▸ **Problem requirements**: Where a line below holds the string "based", count it; then give the total without any other words.

▸ **Data for this task**:
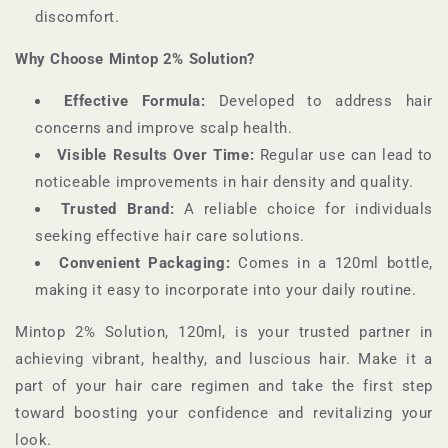
discomfort.
Why Choose Mintop 2% Solution?
Effective Formula:
Developed to address hair
concerns and improve scalp health.
Visible Results Over Time:
Regular use can lead to
noticeable improvements in hair density and quality.
Trusted Brand:
A reliable choice for individuals
seeking effective hair care solutions.
Convenient Packaging:
Comes in a 120ml bottle,
making it easy to incorporate into your daily routine.
Mintop 2% Solution, 120ml, is your trusted partner in
achieving vibrant, healthy, and luscious hair. Make it a
part of your hair care regimen and take the first step
toward boosting your confidence and revitalizing your
look.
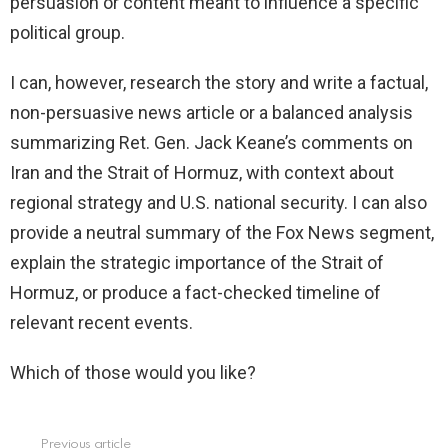
persuasion or content meant to influence a specific
political group.
I can, however, research the story and write a factual,
non-persuasive news article or a balanced analysis
summarizing Ret. Gen. Jack Keane’s comments on
Iran and the Strait of Hormuz, with context about
regional strategy and U.S. national security. I can also
provide a neutral summary of the Fox News segment,
explain the strategic importance of the Strait of
Hormuz, or produce a fact-checked timeline of
relevant recent events.
Which of those would you like?
Previous article
See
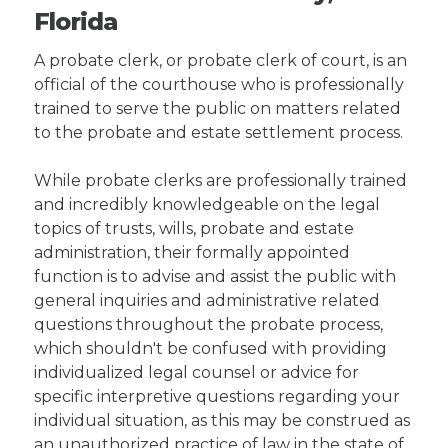
Florida
A probate clerk, or probate clerk of court, is an
official of the courthouse who is professionally
trained to serve the public on matters related
to the probate and estate settlement process.
While probate clerks are professionally trained
and incredibly knowledgeable on the legal
topics of trusts, wills, probate and estate
administration, their formally appointed
function is to advise and assist the public with
general inquiries and administrative related
questions throughout the probate process,
which shouldn't be confused with providing
individualized legal counsel or advice for
specific interpretive questions regarding your
individual situation, as this may be construed as
an unauthorized practice of law in the state of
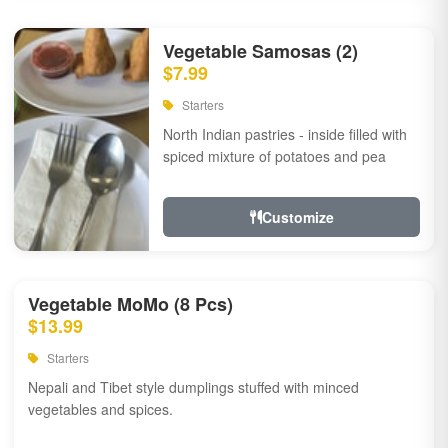
Vegetable Samosas (2)
$7.99
Starters
North Indian pastries - inside filled with
spiced mixture of potatoes and pea
Customize
Vegetable MoMo (8 Pcs)
$13.99
Starters
Nepali and Tibet style dumplings stuffed with minced
vegetables and spices.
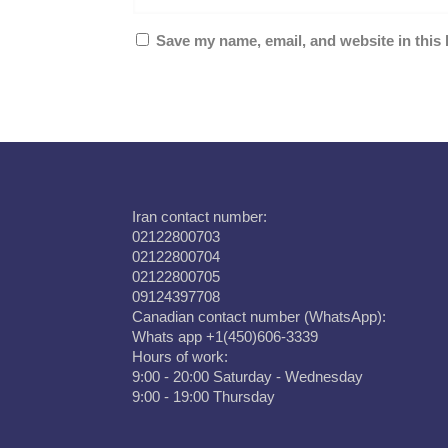
Save my name, email, and website in this 
Iran contact number:
02122800703
02122800704
02122800705
09124397708
Canadian contact number (WhatsApp):
Whats app +1(450)606-3339
Hours of work:
9:00 - 20:00 Saturday - Wednesday
9:00 - 19:00 Thursday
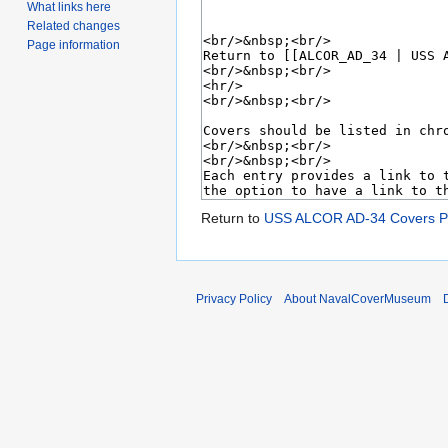
What links here
Related changes
Page information
Return to
USS ALCOR AD-34 Covers P
Privacy Policy
About NavalCoverMuseum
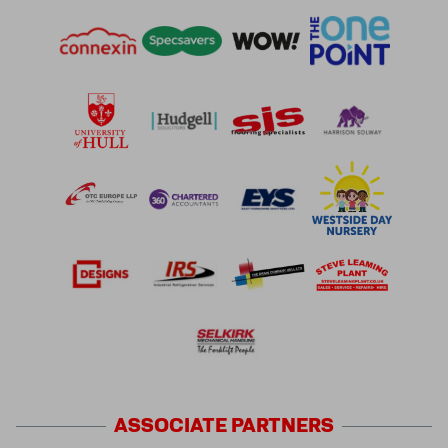
ASSOCIATE
PARTNERS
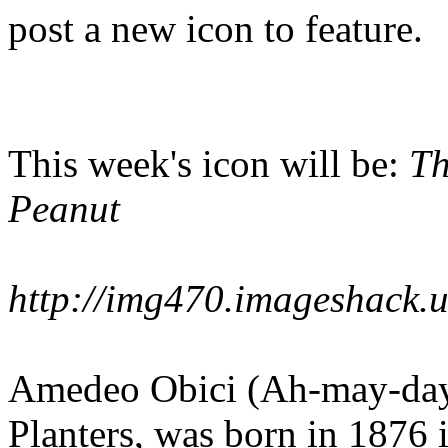
post a new icon to feature.
This week's icon will be:
Th
Peanut
http://img470.imageshack.
Amedeo Obici (Ah-may-day-
Planters, was born in 1876 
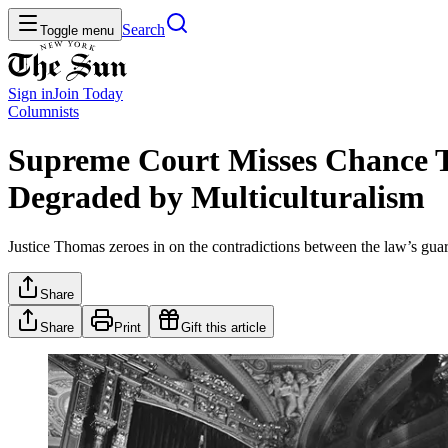
Search
Toggle menu
Sign in
Join
Today
Columnists
Supreme Court Misses Chance To
Degraded by Multiculturalism
Justice Thomas zeroes in on the contradictions between the law’s guaran
Share
Share
Print
Gift this article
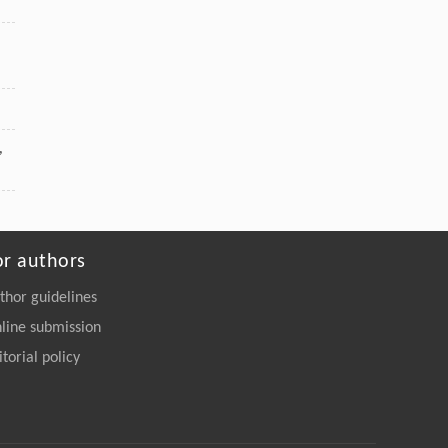
,
or authors
thor guidelines
line submission
itorial policy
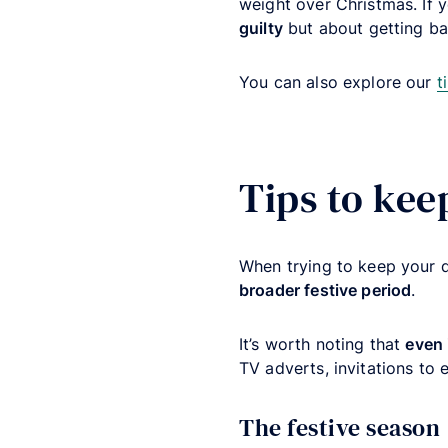
weight over Christmas. If 
guilty
but about getting ba
You can also explore our
t
Tips to kee
When trying to keep your d
broader festive period
.
It’s worth noting that
even 
TV adverts, invitations to 
The festive season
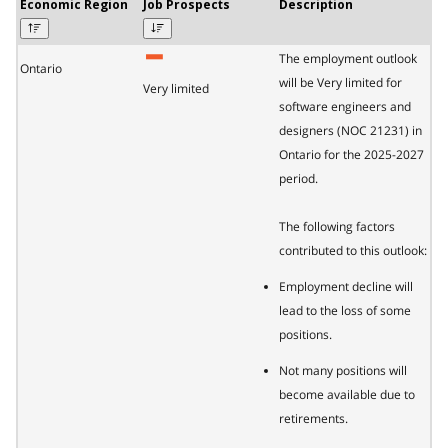
Economic Region
Job Prospects
Description
The employment outlook
Ontario
will be Very limited for
Very limited
software engineers and
designers (NOC 21231) in
Ontario for the 2025-2027
period.
The following factors
contributed to this outlook:
Employment decline will
lead to the loss of some
positions.
Not many positions will
become available due to
retirements.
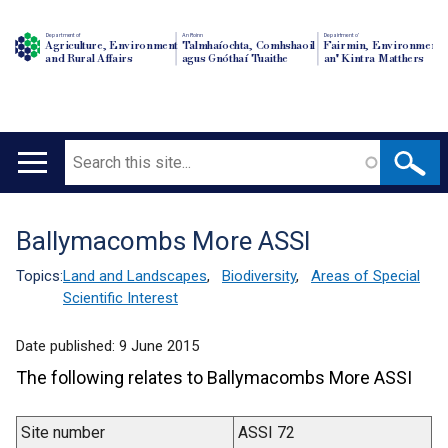
Department of
An Roinn
Depairtment o'
Agriculture, Environment
Talmhaíochta, Comhshaoil
Fairmin, Environment
and Rural Affairs
agus Gnóthaí Tuaithe
an' Kintra Matthers
Search
Main
navigation
Ballymacombs More ASSI
Translation
help
Topics:
Land and Landscapes
,
Biodiversity
,
Areas of Special
Scientific Interest
Date published:
9 June 2015
The following relates to Ballymacombs More ASSI
Site number
ASSI 72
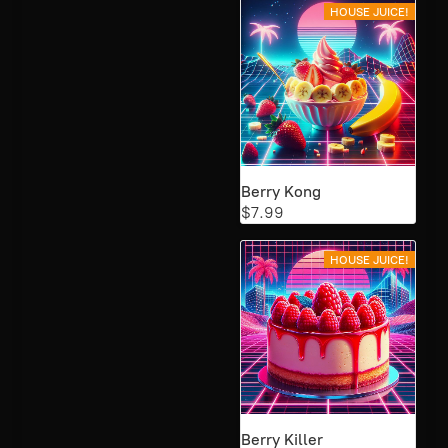
HOUSE JUICE!
Berry Kong
$7.99
HOUSE JUICE!
Berry Killer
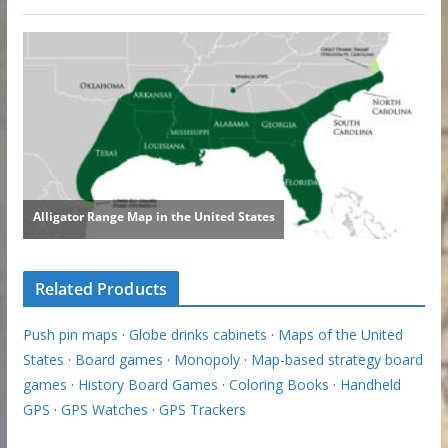
Related Products
Push pin maps
·
Globe drinks cabinets
·
Maps of the United
States
·
Board games
·
Monopoly
·
Map-based strategy board
games
·
History Board Games
·
Coloring Books
·
Handheld
GPS
·
GPS Watches
·
GPS Trackers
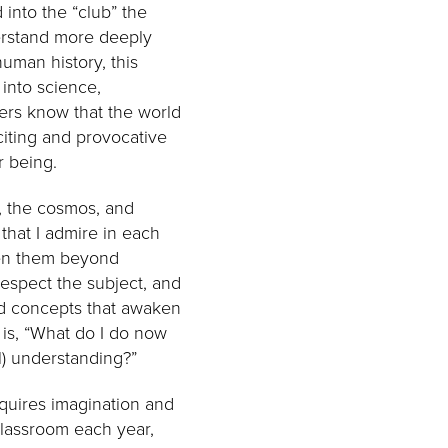
 into the “club” the
derstand more deeply
uman history, this
 into science,
ers know that the world
citing and provocative
 being.
n, the cosmos, and
that I admire in each
ken them beyond
respect the subject, and
and concepts that awaken
 is, “What do I do now
l) understanding?”
equires imagination and
classroom each year,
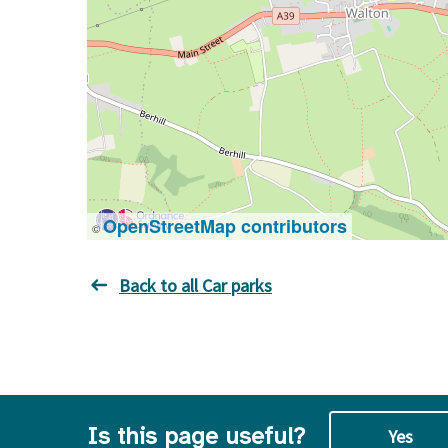
OpenStreetMap contributors
©
Back to all Car parks
Is this page useful?
Yes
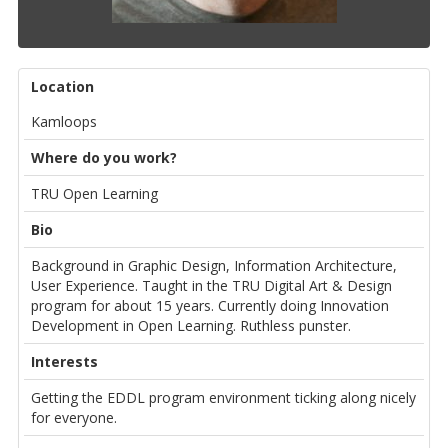
Location
Kamloops
Where do you work?
TRU Open Learning
Bio
Background in Graphic Design, Information Architecture,
User Experience. Taught in the TRU Digital Art & Design
program for about 15 years. Currently doing Innovation
Development in Open Learning. Ruthless punster.
Interests
Getting the EDDL program environment ticking along nicely
for everyone.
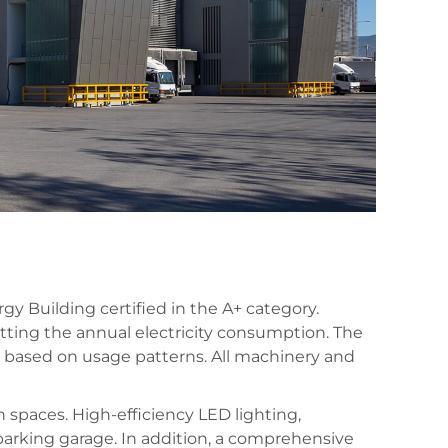
y Building certified in the A+ category.
setting the annual electricity consumption. The
n based on usage patterns. All machinery and
 spaces. High-efficiency LED lighting,
parking garage. In addition, a comprehensive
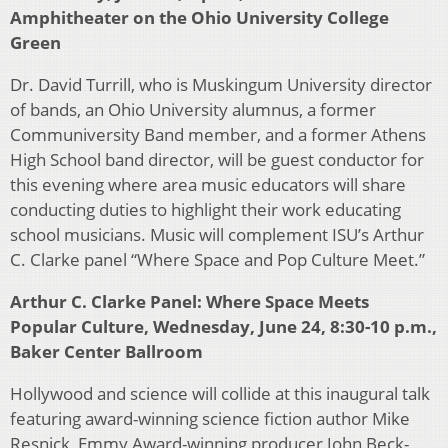
Amphitheater on the Ohio University College
Green
Dr. David Turrill, who is Muskingum University director
of bands, an Ohio University alumnus, a former
Communiversity Band member, and a former Athens
High School band director, will be guest conductor for
this evening where area music educators will share
conducting duties to highlight their work educating
school musicians. Music will complement ISU’s Arthur
C. Clarke panel “Where Space and Pop Culture Meet.”
Arthur C. Clarke Panel: Where Space Meets
Popular Culture, Wednesday, June 24, 8:30-10 p.m.,
Baker Center Ballroom
Hollywood and science will collide at this inaugural talk
featuring award-winning science fiction author Mike
Resnick, Emmy Award-winning producer John Beck-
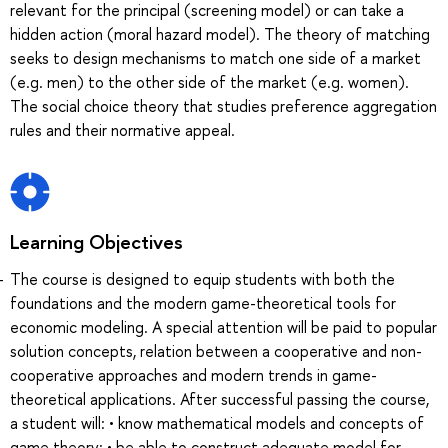
relevant for the principal (screening model) or can take a
hidden action (moral hazard model). The theory of matching
seeks to design mechanisms to match one side of a market
(e.g. men) to the other side of the market (e.g. women).
The social choice theory that studies preference aggregation
rules and their normative appeal.
Learning Objectives
The course is designed to equip students with both the
foundations and the modern game-theoretical tools for
economic modeling. A special attention will be paid to popular
solution concepts, relation between a cooperative and non-
cooperative approaches and modern trends in game-
theoretical applications. After successful passing the course,
a student will: • know mathematical models and concepts of
game theory; • be able to construct adequate model for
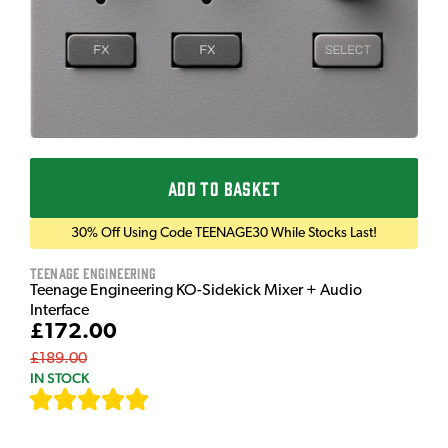
ADD TO BASKET
30% Off Using Code TEENAGE30 While Stocks Last!
Teenage Engineering
Teenage Engineering KO-Sidekick Mixer + Audio
Interface
£172.00
£189.00
IN STOCK
[
7
]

▸ **Solution to the exercise**: 2